Dan Eisenhauer pointed out the City of Edmonton’s Maps section which offers quite a bit of information. Some of it I don’t care about. Like this
I’ve gotta put my internet guy hat on for one minute though. Neither work on Firefox without the use of a plugin, which most people can’t figure out. That’s a big problem, because I’ll bet they won’t work with Chrome, Safari, or older versions of Internet Explorer. Further, City of Edmonton, why are you so stupid? Having an entry/landing page that has essentially no text on it, and then opens up a giant window of legal crap is only one step better than causing a pornado. I’ll also bet they’re not paying enough attention to their website to see that link, or to Google their own name and see my post. If they do, I’ll send someone a cookie.
Those are both great applications, and as a real estate investor, I love seeing more information like this shared. However, if you’re going to play in the internet, do it intelligently. In this case, Red Deer wins.
Now I’ll go play with some more maps.
Chris: I saw your post and your comments. The City of Edmonton is redesigning its site and it launches very soon. Check it out after October 2 and let us know what you think. I can’t promise this specific issue will be fixed right away, but we’ll look into it.

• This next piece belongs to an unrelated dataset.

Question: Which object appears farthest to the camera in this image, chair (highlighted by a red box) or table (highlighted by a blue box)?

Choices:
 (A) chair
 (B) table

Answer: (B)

P.S. I like chocolate cookies, not the electronic kind.
City of Edmonton
Thanks for the post. I actually told Dan about the Edmonton site, which I use very frequently. I tried Red Deer’s site, but the link didn’t work, so I tried to search it. I found this link, which also didn’t work. Maybe the City of Red Deer is too caught up in their Talk Like a Pirate Day celebrations to worry about site maintenance.
Update: it’s now working!
Investor tip: I use the city maps to find legal descriptions of the property, and then I input that in https://alta.registries.gov.ab.ca where I can do a $5 title search to see exactly who the owner is and what is registered against the property (caveats, restrictive covenants, liens, mortgages, utility rights of way, etc). And for those of you who are penny counters (all of you, I’m sure), $5 is cheaper than you can get it anywhere, because that’s the base fee the government charges.

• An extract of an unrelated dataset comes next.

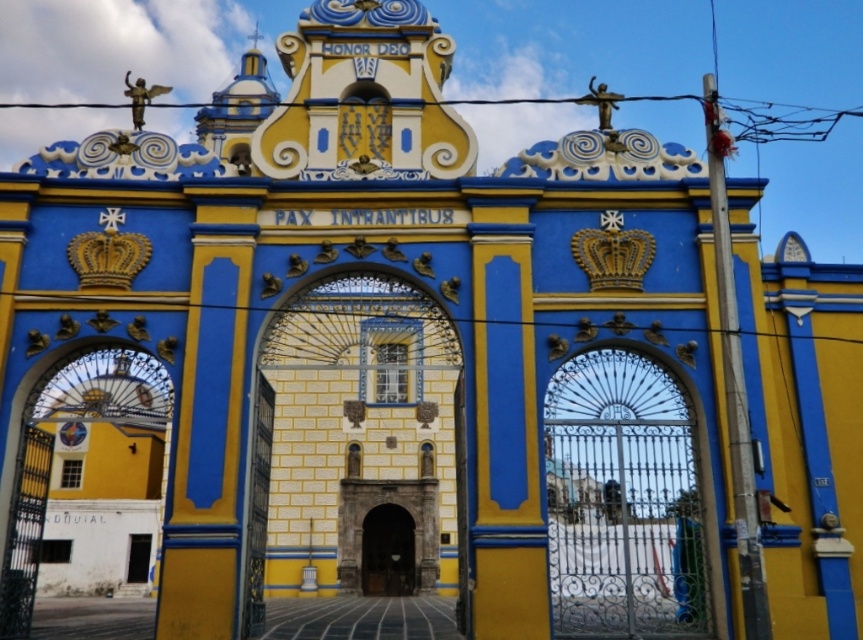 You are standing at the entrance of the grand gate and see both the smooth wood door at center and the dark wood door at center. Which door is closer to you?

The smooth wood door at center is closer to you since it is only 34.02 meters away from the dark wood door at center, implying the smooth wood door is nearer.

You are standing in front of the entrance gate and want to determine the relative positions of two points marked on the gate. Which point is closer to you, point (255, 518) or point (394, 577)?

Point (255, 518) is closer to the viewer than point (394, 577).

They’re both great sites. I think that more sites need to be conscious about giving people the ability to navigate directly to a static URL, and be sure their pages look alright on multiple platforms.
$5 title searches are a good deal. I’ve almost always just done mine through TransWest, and I think I was paying $7.50. Great tip!
Thanks for the reply, and you’re just raised my opinion of the City about three points. (In my defense, I once worked as a summer laborer, and wasn’t so impressed by my co-worker)
Static URLs are your best friend, and there’s lots of tools to make dynamic URLs appear static. That’s a great resource for real estate investors though.